18 oz oversize quilt
7 oz Bivy
15 oz pad


14 oz micropuff jacket
1 oz light fleece balaclava
1 oz light fleece gloves
6 oz for light thermals

Total :
40 oz for the Sleep System
22 oz for the clothing system

Shahrin Bin Shariff
(zzmelayu) - F

Locale: In the shadow of Table Mountain
Share your quilt design on 11/19/2007 09:53:10 MST Print View

Mark, Can you share your quilt design? Any photos?

Edited by zzmelayu on 11/19/2007 09:53:40 MST.

Steven Evans
(Steve_Evans) - MLife

Locale: Canada
Re: Quilt on 11/19/2007 11:11:45 MST Print View

"Why an air matt? Is the weight worth the tradeoff?"

Absolutely. Do a search for "winter sleep systems" - it's been a popular topic lately. If your looking to hit 10F, unless you've done it before, I don't think you would be very toasty on the nightlite/thinlite combo (I consider that a summer combo). My personel experince is that the warmer my sleeping pad (ie. Downmat7 short) the lighter I can go on the bag. Worth the extra weight!

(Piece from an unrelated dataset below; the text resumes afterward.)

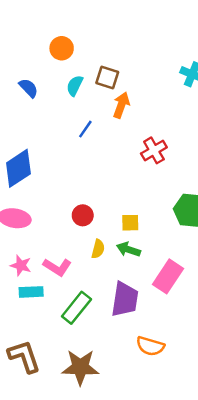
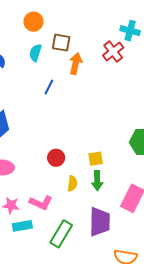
orange circle: (62, 48) -> (33, 22), moved
red cross: (154, 150) -> (113, 52), moved
green arrow: (128, 249) -> (97, 181), turned -102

Edited by Steve_Evans on 11/19/2007 11:12:28 MST.

mark henley
(flash582) - F
Quilt Design on 11/19/2007 12:31:13 MST Print View

20 degree Momentum and XP quilt

58 inches wide and 84 inches long .... oversized so I don't have to mess with straps, or tie downs, or whatever. I stuff the quilt in the Bivy, slip into the quilt at bedtime, and no matter how much I toss and turn during the night (which is a lot) the Quilt doesn't move off of me. The quilt weighs in at 18 oz .... I calculate that I could reduce the size to about 54 x 76 and get it right at 16 oz for this design.

Smaller size quilts were always getting twisted around for me, or I'd get a breeze up the backside sometime during the night.

No Quilting ... I stuff the Bivy and Quilt together into the bottom of my pack ... and pull on the bivy to take it out of the pack ... saving the insulation from getting pulled. No quilting means that other than just being careful with it, you also can not machine wash the quilt ... only hand wash and hang dry for this puppy, but a small price to pay for an unbroken momentum top.

Lastly ... a zipperless bag, like the design by Bill F. would be a more efficent design if you don't like the varible insluation cross section and would eliminate the need for a Bivy. YMMV

Edited by flash582 on 11/19/2007 12:44:48 MST.

Shahrin Bin Shariff
(zzmelayu) - F

Locale: In the shadow of Table Mountain
Simple on 11/21/2007 06:38:15 MST Print View

Thanks Mark. Simple, just the way I like it. 2.5osy Climashield XP all around except the footbox right? Sandwich the insulation between 2 momentum and sew at the edges right?